Much of this film is supposed to rest on Michael Keaton’s shoulders. He plays one of those characters that everyone talks about but doesn’t come in until late into the story. Keaton pulls off a fine performance, which really gave his career a necessary boost, but I have to say that I’m more drawn to Winona Ryder’s performance as Lydia. She plays the character so well, making her dark and withdrawn, but still someone anyone can relate to. It’s interesting that these two characters and their performances are more noteworthy than Alec Baldwin’s and Geena Davis’. Baldwin and Davis kind of get lost in the shuffle, especially since they are practically shut-out of the film’s climax.

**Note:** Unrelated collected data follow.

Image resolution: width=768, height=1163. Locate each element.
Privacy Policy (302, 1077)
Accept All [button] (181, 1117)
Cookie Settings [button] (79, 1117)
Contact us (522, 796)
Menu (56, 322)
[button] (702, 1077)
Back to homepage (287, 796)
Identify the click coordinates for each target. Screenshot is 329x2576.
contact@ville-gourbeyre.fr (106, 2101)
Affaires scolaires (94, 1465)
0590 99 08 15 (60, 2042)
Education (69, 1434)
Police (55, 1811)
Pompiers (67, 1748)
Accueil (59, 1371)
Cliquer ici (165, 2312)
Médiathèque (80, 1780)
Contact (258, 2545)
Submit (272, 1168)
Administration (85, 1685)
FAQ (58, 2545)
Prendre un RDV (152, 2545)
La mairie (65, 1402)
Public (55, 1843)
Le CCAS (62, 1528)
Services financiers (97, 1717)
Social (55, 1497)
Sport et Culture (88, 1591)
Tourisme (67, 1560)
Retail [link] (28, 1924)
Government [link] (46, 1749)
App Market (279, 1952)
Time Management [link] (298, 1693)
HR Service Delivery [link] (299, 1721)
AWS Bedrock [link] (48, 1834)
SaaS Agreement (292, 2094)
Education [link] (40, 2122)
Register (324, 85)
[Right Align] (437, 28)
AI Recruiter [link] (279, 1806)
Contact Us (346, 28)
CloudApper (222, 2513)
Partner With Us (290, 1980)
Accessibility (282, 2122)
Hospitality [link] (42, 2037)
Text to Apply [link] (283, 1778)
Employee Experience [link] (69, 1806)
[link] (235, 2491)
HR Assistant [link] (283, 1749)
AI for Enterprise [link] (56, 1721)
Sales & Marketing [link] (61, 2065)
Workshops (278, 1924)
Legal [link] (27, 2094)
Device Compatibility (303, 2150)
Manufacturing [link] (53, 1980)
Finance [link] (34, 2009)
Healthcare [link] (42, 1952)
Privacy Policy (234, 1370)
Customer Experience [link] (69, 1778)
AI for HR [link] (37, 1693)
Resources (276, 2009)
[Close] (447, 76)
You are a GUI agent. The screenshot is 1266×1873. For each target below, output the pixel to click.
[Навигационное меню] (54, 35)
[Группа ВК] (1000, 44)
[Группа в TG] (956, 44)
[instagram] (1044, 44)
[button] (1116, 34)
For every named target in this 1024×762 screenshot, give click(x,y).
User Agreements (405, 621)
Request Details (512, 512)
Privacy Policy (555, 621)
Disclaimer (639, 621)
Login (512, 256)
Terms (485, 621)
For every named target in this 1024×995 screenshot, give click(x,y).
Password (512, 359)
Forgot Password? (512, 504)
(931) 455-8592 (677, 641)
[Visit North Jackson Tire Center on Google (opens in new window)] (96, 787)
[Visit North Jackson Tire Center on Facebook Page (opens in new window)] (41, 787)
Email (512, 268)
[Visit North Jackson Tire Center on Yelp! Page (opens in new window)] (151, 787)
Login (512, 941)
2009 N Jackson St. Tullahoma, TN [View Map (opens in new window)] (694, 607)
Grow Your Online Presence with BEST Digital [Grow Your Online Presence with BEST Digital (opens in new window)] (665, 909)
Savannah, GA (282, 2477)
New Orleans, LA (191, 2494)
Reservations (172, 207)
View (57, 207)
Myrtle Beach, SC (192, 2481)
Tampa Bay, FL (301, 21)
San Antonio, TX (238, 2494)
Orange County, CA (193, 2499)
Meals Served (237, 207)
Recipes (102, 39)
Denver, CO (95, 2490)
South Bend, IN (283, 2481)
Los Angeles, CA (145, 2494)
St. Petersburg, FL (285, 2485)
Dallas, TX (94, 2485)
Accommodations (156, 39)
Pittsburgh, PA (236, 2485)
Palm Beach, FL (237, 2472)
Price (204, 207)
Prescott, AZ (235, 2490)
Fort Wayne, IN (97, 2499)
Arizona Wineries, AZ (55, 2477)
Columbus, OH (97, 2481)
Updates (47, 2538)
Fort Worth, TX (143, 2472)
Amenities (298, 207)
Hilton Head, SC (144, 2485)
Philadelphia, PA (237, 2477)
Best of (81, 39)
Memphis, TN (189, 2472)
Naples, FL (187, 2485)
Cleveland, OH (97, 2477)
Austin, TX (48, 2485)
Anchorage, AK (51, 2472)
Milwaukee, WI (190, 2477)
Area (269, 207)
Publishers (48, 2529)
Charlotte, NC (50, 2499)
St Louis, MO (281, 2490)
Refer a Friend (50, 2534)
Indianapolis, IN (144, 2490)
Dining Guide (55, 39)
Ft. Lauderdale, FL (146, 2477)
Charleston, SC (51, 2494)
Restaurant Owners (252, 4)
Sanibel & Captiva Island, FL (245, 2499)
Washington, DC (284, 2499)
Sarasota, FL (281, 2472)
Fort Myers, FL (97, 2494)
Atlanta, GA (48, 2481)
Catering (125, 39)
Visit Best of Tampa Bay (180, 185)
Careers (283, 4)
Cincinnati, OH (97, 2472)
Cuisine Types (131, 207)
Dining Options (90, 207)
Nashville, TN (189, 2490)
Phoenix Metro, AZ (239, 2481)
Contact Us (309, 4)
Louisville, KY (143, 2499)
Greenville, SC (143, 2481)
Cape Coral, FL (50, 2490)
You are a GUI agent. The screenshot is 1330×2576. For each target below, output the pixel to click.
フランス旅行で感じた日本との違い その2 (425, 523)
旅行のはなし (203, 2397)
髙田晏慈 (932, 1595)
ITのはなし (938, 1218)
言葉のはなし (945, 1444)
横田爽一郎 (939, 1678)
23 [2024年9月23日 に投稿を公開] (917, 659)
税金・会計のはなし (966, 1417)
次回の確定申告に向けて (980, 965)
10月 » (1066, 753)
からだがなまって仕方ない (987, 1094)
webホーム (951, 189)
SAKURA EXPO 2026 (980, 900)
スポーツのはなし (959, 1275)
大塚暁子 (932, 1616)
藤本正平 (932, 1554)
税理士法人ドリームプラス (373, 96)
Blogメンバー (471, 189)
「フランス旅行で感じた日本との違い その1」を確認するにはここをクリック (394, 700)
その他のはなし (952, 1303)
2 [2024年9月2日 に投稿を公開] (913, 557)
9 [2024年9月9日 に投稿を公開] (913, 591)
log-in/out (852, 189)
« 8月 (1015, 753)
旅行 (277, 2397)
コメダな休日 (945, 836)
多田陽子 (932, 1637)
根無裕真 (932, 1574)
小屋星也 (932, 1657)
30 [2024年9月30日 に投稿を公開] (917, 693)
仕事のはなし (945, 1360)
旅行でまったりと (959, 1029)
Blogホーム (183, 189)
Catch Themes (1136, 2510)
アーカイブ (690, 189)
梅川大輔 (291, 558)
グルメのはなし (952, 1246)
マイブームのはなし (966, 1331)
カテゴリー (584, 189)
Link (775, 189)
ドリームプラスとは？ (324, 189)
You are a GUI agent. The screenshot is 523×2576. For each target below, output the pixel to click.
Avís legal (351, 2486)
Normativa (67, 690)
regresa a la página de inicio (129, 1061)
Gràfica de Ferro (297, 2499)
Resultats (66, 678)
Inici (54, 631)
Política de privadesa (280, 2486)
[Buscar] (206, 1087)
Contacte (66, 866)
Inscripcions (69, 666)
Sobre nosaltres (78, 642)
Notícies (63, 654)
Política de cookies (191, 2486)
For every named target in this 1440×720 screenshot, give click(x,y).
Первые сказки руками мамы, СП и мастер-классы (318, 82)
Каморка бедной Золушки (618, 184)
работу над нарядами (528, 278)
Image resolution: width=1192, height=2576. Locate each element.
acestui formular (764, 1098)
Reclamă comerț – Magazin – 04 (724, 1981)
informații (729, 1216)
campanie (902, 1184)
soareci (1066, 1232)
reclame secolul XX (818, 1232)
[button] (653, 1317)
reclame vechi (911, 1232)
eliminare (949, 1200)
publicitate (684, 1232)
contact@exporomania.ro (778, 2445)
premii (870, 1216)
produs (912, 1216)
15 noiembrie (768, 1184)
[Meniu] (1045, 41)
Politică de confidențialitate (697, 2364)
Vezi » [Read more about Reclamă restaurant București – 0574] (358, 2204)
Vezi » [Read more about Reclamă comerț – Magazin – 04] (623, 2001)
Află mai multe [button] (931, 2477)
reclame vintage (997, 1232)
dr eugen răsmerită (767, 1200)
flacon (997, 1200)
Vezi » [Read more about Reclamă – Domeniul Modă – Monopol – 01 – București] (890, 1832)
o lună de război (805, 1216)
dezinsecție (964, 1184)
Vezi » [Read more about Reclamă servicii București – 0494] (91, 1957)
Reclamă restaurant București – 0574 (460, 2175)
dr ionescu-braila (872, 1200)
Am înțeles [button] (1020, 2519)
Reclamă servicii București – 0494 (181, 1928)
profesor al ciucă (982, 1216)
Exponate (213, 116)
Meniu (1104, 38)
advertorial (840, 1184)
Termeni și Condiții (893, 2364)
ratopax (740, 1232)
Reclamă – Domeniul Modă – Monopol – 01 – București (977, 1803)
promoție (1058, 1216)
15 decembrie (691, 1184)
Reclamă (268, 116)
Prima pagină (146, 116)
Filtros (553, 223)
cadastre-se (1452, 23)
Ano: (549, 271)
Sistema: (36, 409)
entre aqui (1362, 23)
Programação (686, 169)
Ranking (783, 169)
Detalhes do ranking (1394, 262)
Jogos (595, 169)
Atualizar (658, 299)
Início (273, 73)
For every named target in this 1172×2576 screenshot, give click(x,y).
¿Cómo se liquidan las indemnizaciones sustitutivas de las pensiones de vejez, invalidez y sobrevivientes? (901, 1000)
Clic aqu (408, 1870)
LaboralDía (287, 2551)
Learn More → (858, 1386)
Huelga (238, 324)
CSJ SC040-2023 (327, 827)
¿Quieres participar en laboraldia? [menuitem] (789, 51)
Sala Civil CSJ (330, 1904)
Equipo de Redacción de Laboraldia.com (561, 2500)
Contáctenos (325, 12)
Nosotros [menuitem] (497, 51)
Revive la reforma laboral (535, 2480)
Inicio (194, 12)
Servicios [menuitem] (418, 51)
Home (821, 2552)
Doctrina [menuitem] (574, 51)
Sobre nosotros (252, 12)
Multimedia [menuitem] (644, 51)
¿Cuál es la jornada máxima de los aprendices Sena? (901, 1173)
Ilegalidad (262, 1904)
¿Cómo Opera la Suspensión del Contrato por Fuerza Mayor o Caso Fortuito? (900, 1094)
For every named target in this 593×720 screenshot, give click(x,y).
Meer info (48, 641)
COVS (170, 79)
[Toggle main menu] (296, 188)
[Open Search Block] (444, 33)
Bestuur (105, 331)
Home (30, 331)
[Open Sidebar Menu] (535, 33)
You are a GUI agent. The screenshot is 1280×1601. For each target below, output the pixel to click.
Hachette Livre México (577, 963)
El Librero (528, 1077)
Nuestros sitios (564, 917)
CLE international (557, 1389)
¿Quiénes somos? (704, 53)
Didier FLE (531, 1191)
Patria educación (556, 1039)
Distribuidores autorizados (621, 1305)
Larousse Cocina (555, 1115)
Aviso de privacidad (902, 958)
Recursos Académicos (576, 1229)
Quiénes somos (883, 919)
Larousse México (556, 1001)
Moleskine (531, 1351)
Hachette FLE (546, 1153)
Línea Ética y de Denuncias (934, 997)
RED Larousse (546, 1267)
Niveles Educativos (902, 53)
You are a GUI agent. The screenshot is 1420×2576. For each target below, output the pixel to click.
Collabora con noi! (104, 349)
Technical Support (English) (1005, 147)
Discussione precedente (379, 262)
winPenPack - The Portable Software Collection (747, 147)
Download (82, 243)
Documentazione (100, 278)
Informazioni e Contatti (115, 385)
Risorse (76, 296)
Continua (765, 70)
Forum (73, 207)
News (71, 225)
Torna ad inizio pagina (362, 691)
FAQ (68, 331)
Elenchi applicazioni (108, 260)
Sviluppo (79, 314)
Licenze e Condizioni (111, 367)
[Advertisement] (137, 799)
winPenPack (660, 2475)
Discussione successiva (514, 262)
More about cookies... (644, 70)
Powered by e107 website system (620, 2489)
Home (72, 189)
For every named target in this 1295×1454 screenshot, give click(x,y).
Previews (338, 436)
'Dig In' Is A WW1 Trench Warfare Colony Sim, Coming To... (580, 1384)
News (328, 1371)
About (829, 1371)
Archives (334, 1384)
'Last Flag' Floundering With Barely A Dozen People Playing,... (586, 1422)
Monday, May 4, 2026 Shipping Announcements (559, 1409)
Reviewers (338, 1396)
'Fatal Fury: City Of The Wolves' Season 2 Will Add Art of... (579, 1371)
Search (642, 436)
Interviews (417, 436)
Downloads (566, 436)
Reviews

Beetlejuice was an original idea, but not Burton’s. While he worked on his pet project, Batman, he needed a follow-up to Pee-Wee and picked novelist Michael McDowell’s story. Burton sought to tone down the violent script, turning it into a lighthearted comedy and after over 20 years, I doubt anyone could conceive of this film having any other tone. Even though Burton did make the film better with this decision, I think the final script by McDowell, Larry Wilson and Warren Skaaren has one major problem. The central characters (supposedly Adam and Barbara) get lost in the story, particularly towards the end of the film, as I noted. Once Betelgeuse enters the film (physically, anyway), he and Lydia become the main characters, even though everything for the last hour of the film centered on someone else.

Even though Beetlejuice may not be as funny as it was when you were a kid, it remains a fun film, despite the glaring story issues. Keaton’s performance may be a little too over-the-top (in Batman he’s the opposite – a little too restrained), but it fits the ridiculous Betelgeuse well. The cheesy effects also work well with the B-movie feel the movie has. Burton has a singular vision and style and Beetlejuice will always be a perfect example of that, no matter what else he does for the rest of his career.